De leden van de CDA-fractie vroegen naar de gevolgen die het wetsvoorstel heeft voor de toezichtrelatie tussen het inspectoraat-generaal en bedrijven. Die zijn er niet. De verantwoordelijkheid voor het uitoefenen van toezicht en de bestuursrechtelijke handhaving van de VROM-regelgeving ligt in veel gevallen bij gemeenten of provincies. Gemeenten en provincies hebben in die gevallen dan ook primair een «toezichtrelatie» tot deze bedrijven. Het inspectoraat-generaal onderzoekt hoe gemeenten en provincies uitvoering geven aan hun wettelijke taken.
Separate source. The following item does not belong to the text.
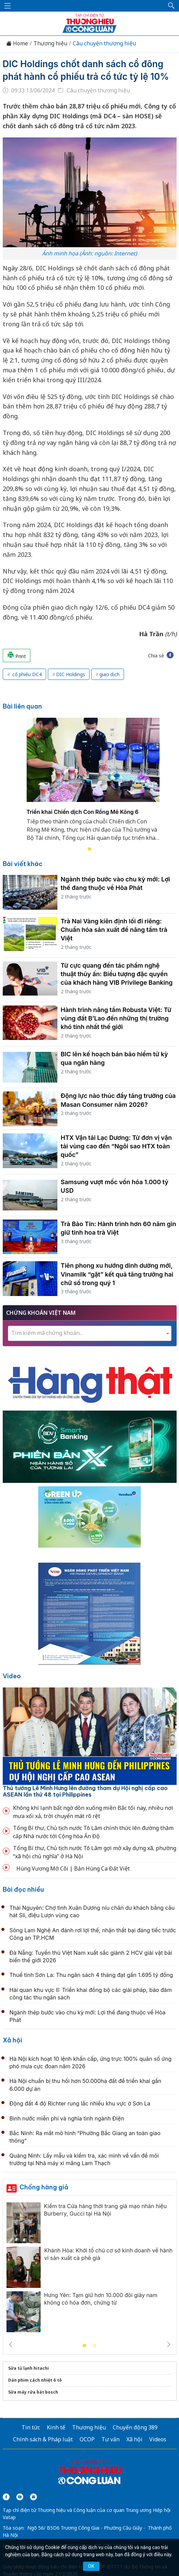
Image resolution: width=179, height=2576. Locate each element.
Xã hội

Indien het inspectoraat-generaal bij het uitoefenen van toezicht bij een bedrijf constateert, dat sprake is van overtreding van VROM-regelgeving (en de gemeente of de provincie belast is met bestuursrechtelijke handhaving) is het inspectoraat-generaal niet bevoegd zelf (met mandaat van de minister) bestuursrechtelijk handhavend op te treden. Het zal dan het bevoegd gezag verzoeken om dit te doen, en stelt bij weigering door het bevoegd gezag daartegen zonodig beroep in. Als daartoe aanleiding is, kan het inspectoraat-generaal wel proces-verbaal opmaken, of de politie verzoeken dit te doen.

De opvatting van de leden van de SP-fractie dat de omvang en de kwaliteit van de formatie van het inspectoraat-generaal toereikend moeten zijn om een adequaat niveau van naleving en handhaving van de VROM-regelgeving te kunnen verwezenlijken, onderschrijf ik. Hierbij moet overigens worden opgemerkt, dat de taakstelling ten aanzien van de personeelsomvang van de rijksoverheid ook consequenties heeft voor het inspectoraat-generaal. Aangezien de omvang van het inspectoraat-generaal gelimiteerd is, moeten scherpe keuzen worden gemaakt en prioriteiten worden gesteld. Zoals onder meer in de begroting voor 2003, maar ook in het in mei aan de kamer gezonden jaarrapport over 2002 is aangegeven, ontwikkelt de VROM-Inspectie momenteel een nalevingstrategie met de kaders voor deze prioriteitenstelling.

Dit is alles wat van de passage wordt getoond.